The out-of-classroom learning opportunities available to students in Northwest Arkansas are world class. Consider the Scott Family Amazeum, a museum for children and families, where everything is hands-on and designed to be touched, climbed on, and interacted with. Exhibits work to engage the imagination and to bring art and science to life. Of course, Crystal Bridges Museum of American Art, recognized as one of the most important American art museums to open in the United States in the past decade, never charges an admission fee although it does charge fees for special, temporary exhibits.

The Fayetteville Public Library has an entire page devoted to events for children. The Siloam Springs Public Library, which opened this year, will be offering events geared towards children as well.

Walton Arts Center offers programs designed to incorporate the arts into students’ lives. More than 27,000 students in more than 100 schools annually experience a live performance at Walton Arts Center as part of the Colgate Classroom Series season. An additional 350 teachers learned to use the arts to teach core curriculum subjects that more than 11,000 students learned.

Organizations to Watch

There are so many great people in Northwest Arkansas dedicated to providing rich educational experiences to our students. We’ll periodically introduce you to them here.

Apple Seeds is a farm-to-table program that started as school gardens across the region, arming teachers with project-based learning opportunities. It has expanded its offerings to include supplemental material for educators teaching the common-core curriculum. Their stake in the community has grown from a few school gardens to two working, teaching farms used for field trips. Students who visit the working farms embrace putting their hands in the dirt for an afternoon.

One of Apple Seeds’ purpose is to inspire healthy living and positive food choices by connecting students to food sources. One of the co-executive directors, Mary Thompson, sums it up perfectly when she says, “We want to get them excited about vegetables.” No small task, right?

Research shows Apple Seeds is making a difference. About 95% of students who took a field trip to a teaching farm tried a new vegetable, and 80% of students viewed vegetables more favorably after their interaction with Apple Seeds.

Art Feeds is somewhat of a newcomer to Northwest Arkansas, but that hasn’t slowed their community impact. The founder, Meg Bourne, started Art Feeds in Joplin when the Missouri community was recovering from the May 2011 tornado that wiped out a large swath of the city. Art Feeds’ curriculum is designed to reduce fear, stress and anxiety in students and increase creative problem solving, collaboration and self worth.

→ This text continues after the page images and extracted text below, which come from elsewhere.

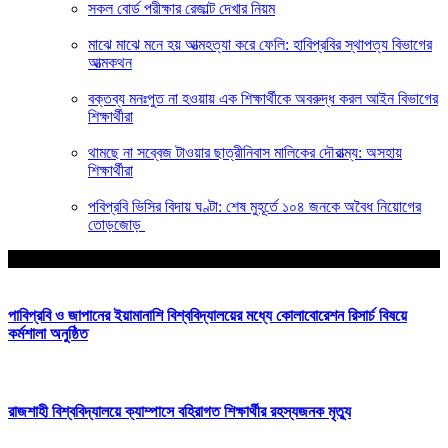
সকল বোর্ড পরীক্ষার রেজাল্ট দেখার নিয়ম
মাঝে মাঝে মনে হয় আত্মহত্যা করে ফেলি: হাবিপ্রবির স্থাপত্য বিভাগের
আত্মকথন
বক্তব্য মনঃপুত না হওয়ায় এক শিক্ষার্থীকে অবরুদ্ধ করল আইন বিভাগের
শিক্ষার্থীরা
থামছে না সব্বেজ টাওয়ার ছাত্রীনিবাস মালিকের দৌরাত্ম্য: অসহায়
শিক্ষার্থীরা
পবিপ্রবি ভিসির বিদায় ঘণ্টা: শেষ মুহূর্তে ১০৪ জনকে অবৈধ নিয়োগের
তোড়জোড়
আপনার জন্য নির্বাচিত
পাবিপ্রবি ও জাপানের ইয়ামানাশি বিশ্ববিদ্যালয়ের মধ্যে কোলাবোরেশন রিসার্চ বিষয়ে
কর্মশালা অনুষ্ঠিত
রাজশাহী বিশ্ববিদ্যালয়ে ক্যাম্পাসে বহিরাগত শিক্ষার্থীর রহস্যজনক মৃত্যু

The first NWA Art Feeds project was a 14-foot mural designed and produced by fourth-grade students at Parson Hills Elementary School in Springdale. The unveiling of the mural was a proud community moment for the students, educators and volunteers.

Apple Seeds and Art Feeds are two community-led programs that offer supplemental instruction and project-based learning opportunities for students in Northwest Arkansas.

This mural has been a big self-esteem builder for the students. It did a lot of great things for our kids academically, socially, emotionally, but also it was just fun for them.